第326話「信仰と虚実の砂漠2」
「さて、少々、予想外のこともありましたが当初の予定は変わりません。大都コーサカを目指します」
シックスが言った。ナナ達は頷く。
「注意して進みましょう。何か異常に気付きましたらすぐに知らせて下さい。砂漠は時に嘘を付きますから」
「魔力の影響、という話でしたね」
スプリングフィールドが口を挟む。
「はい。MSの効力の範囲外ですので、魔力すなわち混沌の力を防ぐことは出来ません。一方で、魔術の力も阻害されないということですが。少なくとも、今の所は」
シックスが答える。
「今の所は?」
サキマが尋ねる。
「MSの効果を最大まで発揮しようと思ったら境界を敷設する必要がありますが、恐らく今回の遠征で、どうにか出来る問題では無いでしょう」
「魔女狩りが新しく開発した装置は、より強い秩序を作り出すが、その効果範囲は従来のものとそう変わらない。境界を引き直すにしても、それ相応の時間はかかるだろう」
スプリングフィールドがシックスの返答に付け加える。
「それは知っています。まだ、世界が現在ほど混沌に満ちていなかった時代に、海底ケーブルを用いた通信ネットワーク構想を転用して境界は敷かれた。或いは引かれた。現在も、人の技術で秩序を作り出そうとするのならば同じことをしなければならない。いや、当時よりも困難でしょう。だからこそ、技術革新を待たねばならなかった。しかし、神の奇跡でも同様のことを再現できるのでは無いかということを私は懸念しているのです」
サキマは語る。
「……私は必ずしも神と秩序が等号で結びつくとは思っていません。しかし、成程、そのような想定をすることも出来ますね。しかし、神の存在を今、考慮しても仕方の無い事です。結局、出来ることをやるしかないのですから」
シックスは淡々と言った。微妙な空気になる。一行は黙々と進んでいく。狼の遠吠えが定期的に聞こえる。しきりに情報をやりとしているようだった。ナナは耳を澄ませる。遠吠えは同じものを繰り返している訳では無い。辺りに目をやっても、風景は移り変わっている。足取りは順調で、砂漠は実に正直であった。

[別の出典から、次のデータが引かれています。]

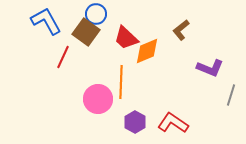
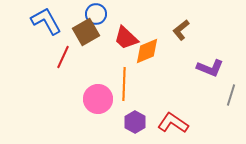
brown square: rotated 24 degrees clockwise
orange line: moved 3 px right, 2 px down
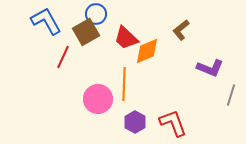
red L-shape: rotated 36 degrees clockwise
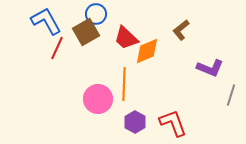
red line: moved 6 px left, 9 px up
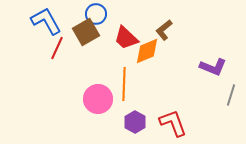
brown L-shape: moved 17 px left
purple L-shape: moved 3 px right, 1 px up
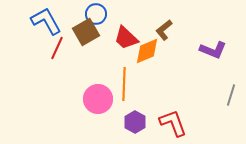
purple L-shape: moved 17 px up
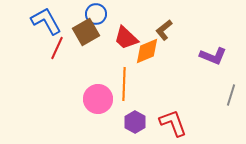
purple L-shape: moved 6 px down
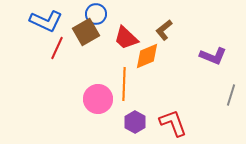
blue L-shape: rotated 144 degrees clockwise
orange diamond: moved 5 px down
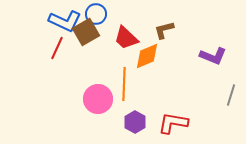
blue L-shape: moved 19 px right
brown L-shape: rotated 25 degrees clockwise
red L-shape: rotated 60 degrees counterclockwise
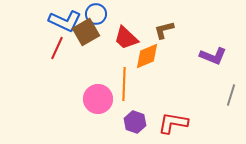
purple hexagon: rotated 10 degrees counterclockwise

そう思った、矢先、景色が突然歪む。そして、目の前に、突然4匹の狼が現れる。敵意は無さそうだった。穏やかな表情をしていた。
「何の御用でしょうか?」
シックスが尋ねる。狼は返事をしない。しかし、お辞儀でもするように身を屈める。ナナは4匹の内、1匹がボロボロの包帯を巻いているのに気が付く。ナナは慎重に近づくと包帯を外す。傷はもう無かった。以前、スーがナナと共に助けた狼だ。
「まだ、恩を感じてくれているの?」
狼は返事をするように小さく吠えた。一度きりの善行にここまで尽くすとは、何という忠犬だろう。いや、違うか。ナナは気づく。スーの慈愛が、無償の優しさが、ずっと導いてくれているのだ。ナナの心の中にスーがいるように、狼の中にもスーがいたのだ。
「乗れと言っているみたいですね」
サキマが言った。どうやら、そのようだ。だから、身を屈めたのだろう。
「罠かもしれません。狼は真の神と共鳴する存在なのでしょう」
スプリングフィールドが言う。
「そうかもしれませんね。でも、多分、大丈夫だと思います」
ナナは狼に乗る。狼はゆっくりと立ち上がる。
「どうなっているのでしょう。狼は神の遣いであると思っていましたが。ナナのの影響? やはり、限りなく全知に近くてもそれは無知と変わらないようです」
シックスが呟く。
「神の下まで連れて行ってくれる?」
ナナが尋ねると狼は、また返事をするように吠える。
「皆さんも乗ってください」
「あ、ああ。うん、罠だとしても手掛かりではあるのですからね」
スプリングフィールドは自分自身に言い訳するように、狼に乗る。シックスとサキマも同じように狼に乗った。そして、狼は走り出した。